- EXERCISE AIM: Starting from the top of the entries below and ending with the line containing "Main Colour", restate every line word for word, pictures omitted.

SUPPLIED INFORMATION Block Start

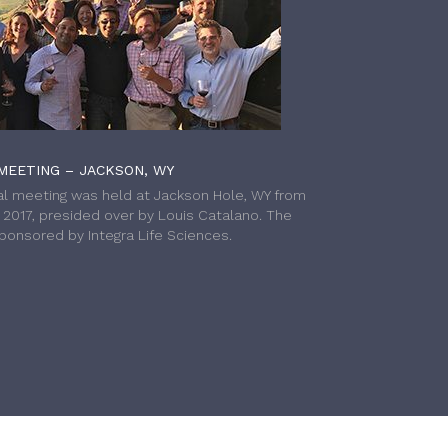
MEETING – JACKSON, WY
l meeting was held at Jackson Hole, WY from
h 2017, presided over by Louis Catalano. The
onsored by Integra Life Sciences.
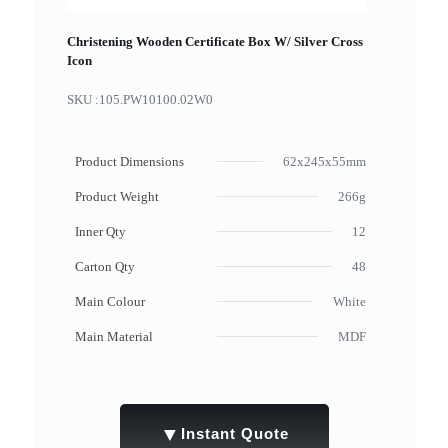
Christening Wooden Certificate Box W/ Silver Cross
Icon
SKU :
105.PW10100.02W0
Product Dimensions
62x245x55mm
Product Weight
266g
Inner Qty
12
Carton Qty
48
Main Colour
White
Main Material
MDF
▼
Instant Quote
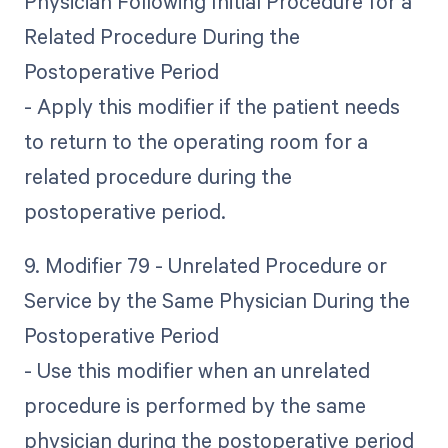
Physician Following Initial Procedure for a
Related Procedure During the
Postoperative Period
- Apply this modifier if the patient needs
to return to the operating room for a
related procedure during the
postoperative period.
9. Modifier 79 - Unrelated Procedure or
Service by the Same Physician During the
Postoperative Period
- Use this modifier when an unrelated
procedure is performed by the same
physician during the postoperative period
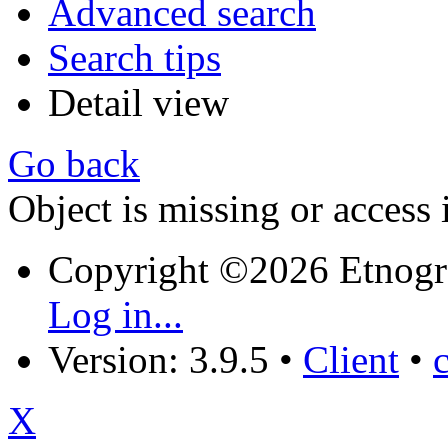
Advanced search
Search tips
Detail view
Go back
Object is missing or access 
Copyright ©2026 Etnogr
Log in...
Version: 3.9.5
•
Client
•
X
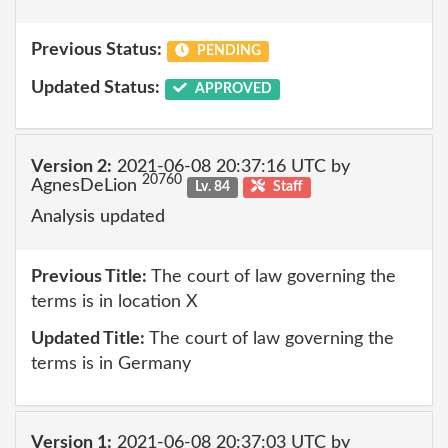
Previous Status:
PENDING
Updated Status:
APPROVED
Version 2:
2021-06-08 20:37:16 UTC by
20760
AgnesDeLion
Lv. 84
Staff
Analysis updated
Previous Title:
The court of law governing the
terms is in location X
Updated Title:
The court of law governing the
terms is in Germany
Version 1:
2021-06-08 20:37:03 UTC by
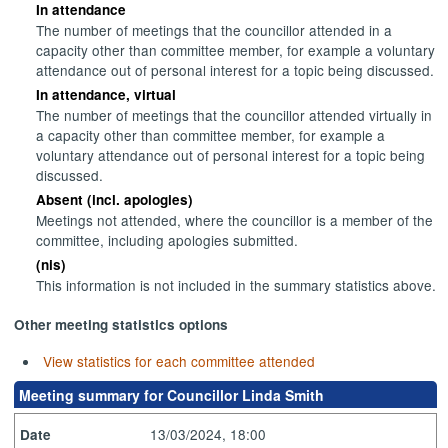
In attendance
The number of meetings that the councillor attended in a
capacity other than committee member, for example a voluntary
attendance out of personal interest for a topic being discussed.
In attendance, virtual
The number of meetings that the councillor attended virtually in
a capacity other than committee member, for example a
voluntary attendance out of personal interest for a topic being
discussed.
Absent (incl. apologies)
Meetings not attended, where the councillor is a member of the
committee, including apologies submitted.
(nis)
This information is not included in the summary statistics above.
Other meeting statistics options
View statistics for each committee attended
Meeting summary for Councillor Linda Smith
13/03/2024, 18:00
Date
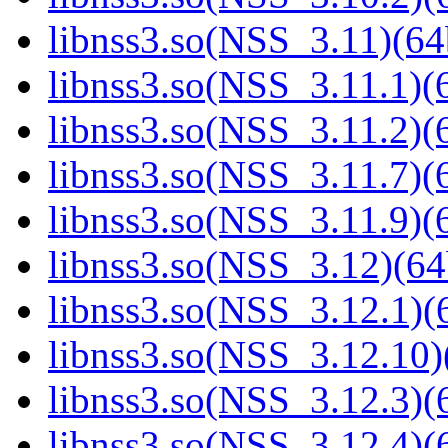
libnss3.so(NSS_3.11)(64
libnss3.so(NSS_3.11.1)(6
libnss3.so(NSS_3.11.2)(6
libnss3.so(NSS_3.11.7)(6
libnss3.so(NSS_3.11.9)(6
libnss3.so(NSS_3.12)(64
libnss3.so(NSS_3.12.1)(6
libnss3.so(NSS_3.12.10)
libnss3.so(NSS_3.12.3)(6
libnss3.so(NSS_3.12.4)(6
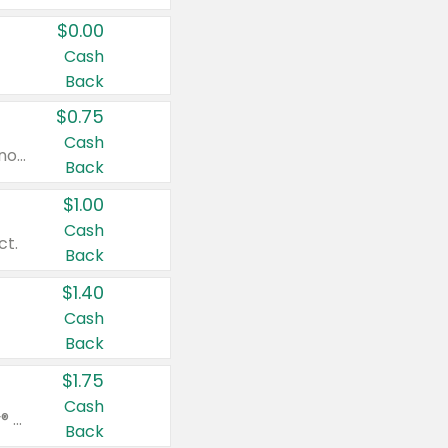
$0.00
Cash
Back
$0.75
Cash
Valid on cinnamon applesauce 3.2 oz 4 ct, applesauce 3.2 oz 4 ct, no sugar added applesauce 3.2 oz 4 ct, or fruit smoothie mixed berry 4.2 oz 4 ct.
Back
$1.00
Cash
ct.
Back
$1.40
Cash
Back
$1.75
Cash
Valid on Glued® On-The-Go Wax Stick 1.8 oz, Blasting Freeze Spray® Extra Strong Rigid Hold for Spiked Styles 12 oz, Styling Spiking Glue Water-Resistant Bold Screaming Hold Spikes 6 oz, 2-in-1 Brow Gel & Edge Control Strong Hold Eyebrow & Hair Mascara 0.54 oz.
Back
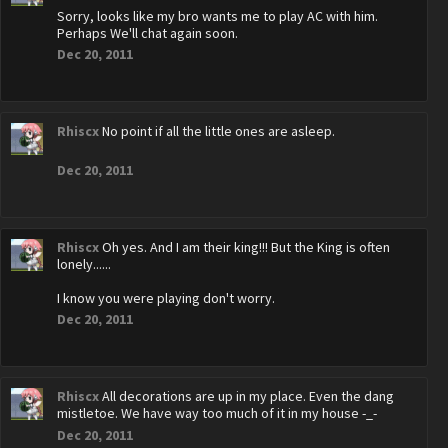
Sorry, looks like my bro wants me to play AC with him.
Perhaps We'll chat again soon.
Dec 20, 2011
Rhiscx
No point if all the little ones are asleep.
Dec 20, 2011
Rhiscx
Oh yes. And I am their king!!! But the King is often
lonely......
I know you were playing don't worry.
Dec 20, 2011
Rhiscx
All decorations are up in my place. Even the dang
mistletoe. We have way too much of it in my house -_-
Dec 20, 2011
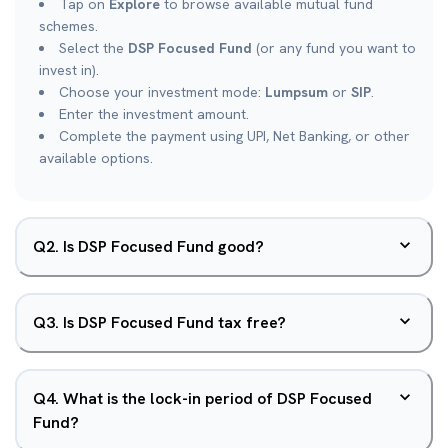
Tap on
Explore
to browse available mutual fund
schemes.
Select the
DSP Focused Fund
(or any fund you want to
invest in).
Choose your investment mode:
Lumpsum
or
SIP
.
Enter the investment amount.
Complete the payment using UPI, Net Banking, or other
available options.
Q
2
.
Is DSP Focused Fund good?
Q
3
.
Is DSP Focused Fund tax free?
Q
4
.
What is the lock-in period of DSP Focused
Fund?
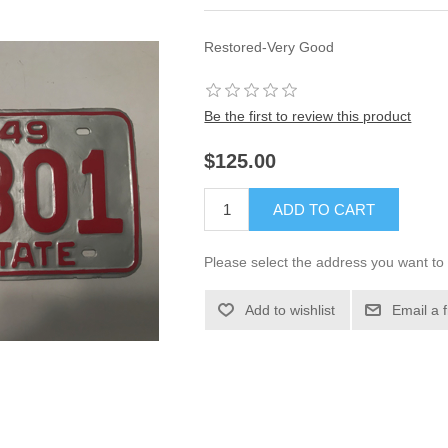
Restored-Very Good
Be the first to review this product
$125.00
ADD TO CART
Please select the address you want to 
Add to wishlist
Email a 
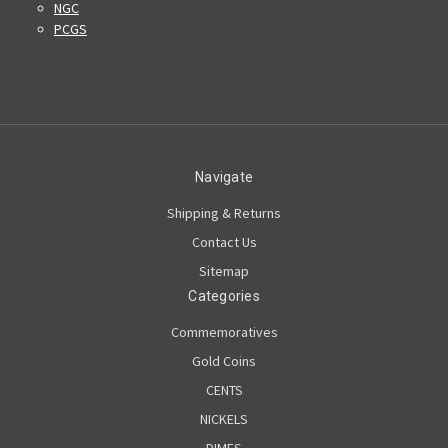
NGC
PCGS
Navigate
Shipping & Returns
Contact Us
Sitemap
Categories
Commemoratives
Gold Coins
CENTS
NICKELS
DIMES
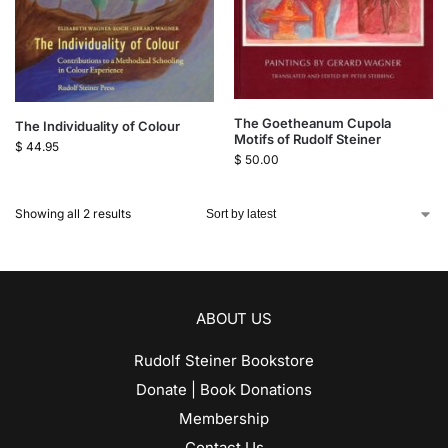
The Goetheanum Cupola
The Individuality of Colour
Motifs of Rudolf Steiner
$
44.95
$
50.00
Showing all 2 results
ABOUT US
Rudolf Steiner Bookstore
Donate | Book Donations
Membership
Contact Us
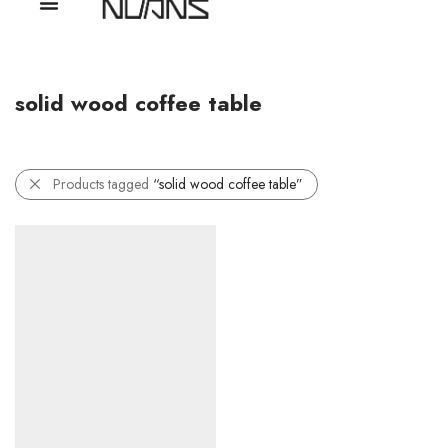
solid wood coffee table
Products tagged
“solid wood coffee table”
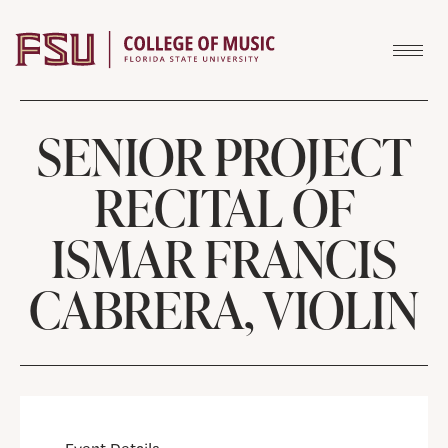
Skip to content
SENIOR PROJECT
RECITAL OF
ISMAR FRANCIS
CABRERA, VIOLIN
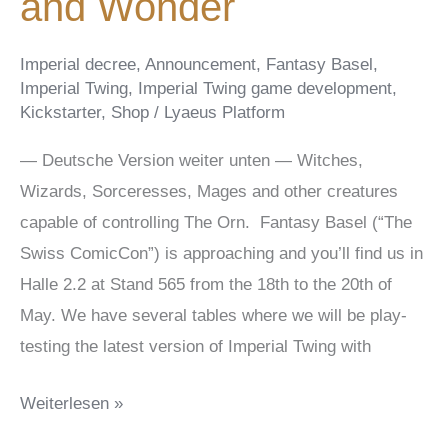
and Wonder
Imperial decree
,
Announcement
,
Fantasy Basel
,
Imperial Twing
,
Imperial Twing game development
,
Kickstarter
,
Shop
/
Lyaeus Platform
— Deutsche Version weiter unten — Witches,
Wizards, Sorceresses, Mages and other creatures
capable of controlling The Orn. Fantasy Basel (“The
Swiss ComicCon”) is approaching and you’ll find us in
Halle 2.2 at Stand 565 from the 18th to the 20th of
May. We have several tables where we will be play-
testing the latest version of Imperial Twing with
Fantasy
Weiterlesen »
Basel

SUPPLIED INFORMATION Block End

- EXPECTED OUTPUT:
MEETING – JACKSON, WY
l meeting was held at Jackson Hole, WY from
h 2017, presided over by Louis Catalano. The
onsored by Integra Life Sciences.
Christening Wooden Certificate Box W/ Silver Cross
Icon
SKU :
105.PW10100.02W0
Product Dimensions
62x245x55mm
Product Weight
266g
Inner Qty
12
Carton Qty
48
Main Colour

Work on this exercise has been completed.